Machine Learning Day
:
Detecting anthropogenic cloud perturbations with deep learning
Event Type
Machine Learning Day
Passes
TimeWednesday, June 24th2:45pm - 3:15pm
LocationPanorama 3
DescriptionTwo of the most pressing climate questions we currently face are that of the effect of anthropogenic aerosol on the climate system, and the feedbacks which clouds exert on the changing climate. The large uncertainties in both effects hinder our efforts to accurately predict future climate warming.

Aerosols provide the `seeds' on which cloud droplets form, and changes in the amount of aerosol available to a cloud can change its brightness and other physical properties such as optical thickness and spatial extent. Large uncertainties in this effect persist because of the difficulty in measuring the very small changes in cloud properties due to aerosols as compared to the main, meteorological, drivers of cloud formation. Clouds play a large role in moderating global temperatures and so even these small perturbations can lead to significant amounts of cooling or warming over long timescales.

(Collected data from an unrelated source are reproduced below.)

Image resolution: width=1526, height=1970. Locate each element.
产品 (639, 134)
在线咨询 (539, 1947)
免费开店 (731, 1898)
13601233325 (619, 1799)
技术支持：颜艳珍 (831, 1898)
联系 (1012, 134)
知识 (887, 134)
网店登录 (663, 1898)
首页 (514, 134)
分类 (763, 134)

Here we will describe recent work using deep convolutional neural networks to look for two particular perturbations in clouds due to anthropogenic aerosol and assess their properties and prevalence, providing valuable insights into their climatic effects. We will also discuss a semi-supervised approach to cloud classification combining existing, complementary satellite observations and providing an improved understanding of the cloud-climate system. New machine learning tools could allow us to unpick these relationships, determine the role of aerosol in driving cloud properties and hence improve our understanding of the changing climate.